Saved entries:
- - - - -

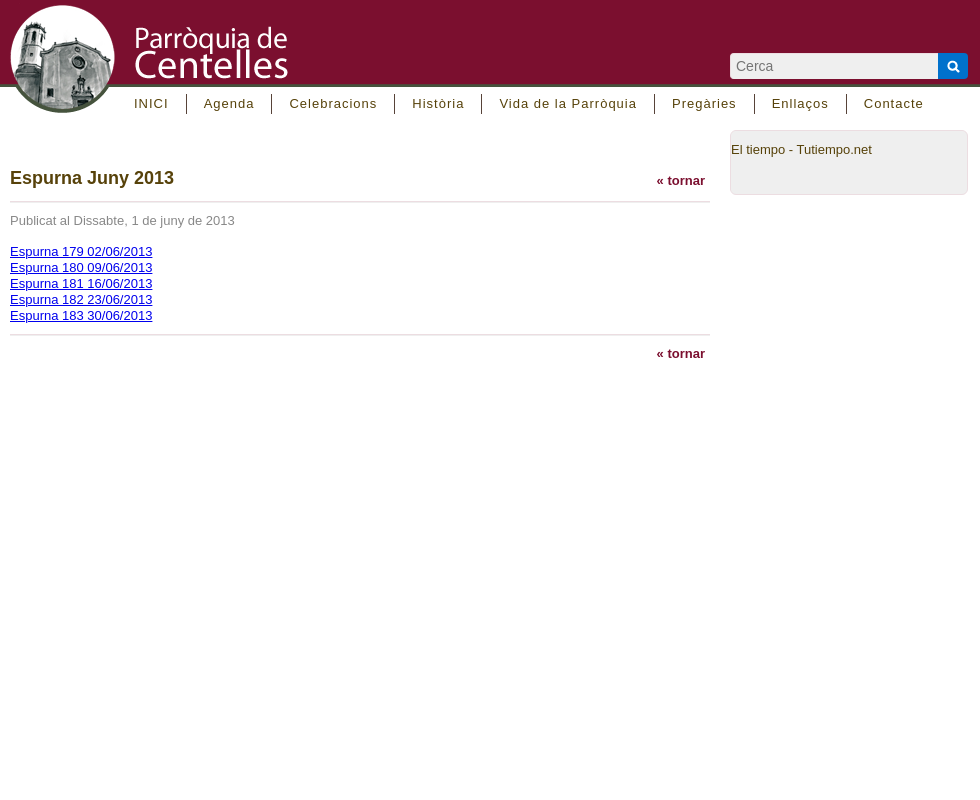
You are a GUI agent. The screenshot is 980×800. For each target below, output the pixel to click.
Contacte (894, 103)
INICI (151, 103)
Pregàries (704, 103)
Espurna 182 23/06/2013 (81, 299)
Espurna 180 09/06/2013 (81, 267)
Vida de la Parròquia (568, 103)
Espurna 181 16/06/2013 (81, 283)
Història (438, 103)
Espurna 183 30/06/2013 (81, 315)
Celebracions (333, 103)
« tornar (681, 180)
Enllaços (800, 103)
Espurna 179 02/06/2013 (81, 251)
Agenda (229, 103)
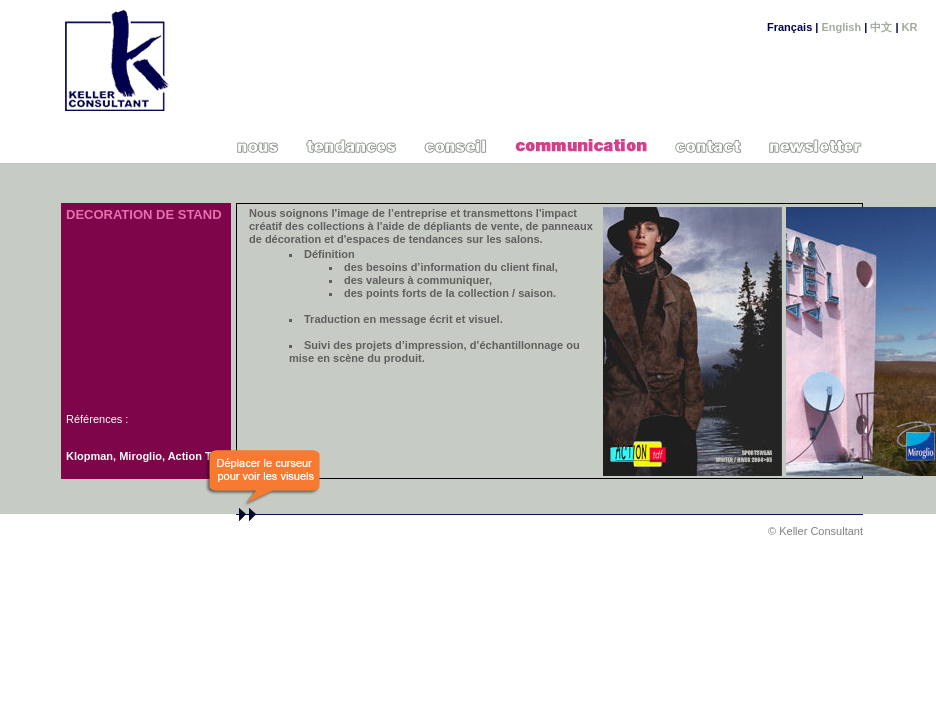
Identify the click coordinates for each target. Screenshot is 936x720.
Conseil (456, 145)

- - - - -

■ TO DO: Transcription of the lines from the one with "INICI (151, 103)" through the end of the entries is required, exact and with no pictures.

■ TASK ANSWER:
INICI (151, 103)
Pregàries (704, 103)
Espurna 182 23/06/2013 (81, 299)
Espurna 180 09/06/2013 (81, 267)
Vida de la Parròquia (568, 103)
Espurna 181 16/06/2013 (81, 283)
Història (438, 103)
Espurna 183 30/06/2013 (81, 315)
Celebracions (333, 103)
« tornar (681, 180)
Enllaços (800, 103)
Espurna 179 02/06/2013 (81, 251)
Agenda (229, 103)
Identify the click coordinates for each target. Screenshot is 936x720.
Conseil (456, 145)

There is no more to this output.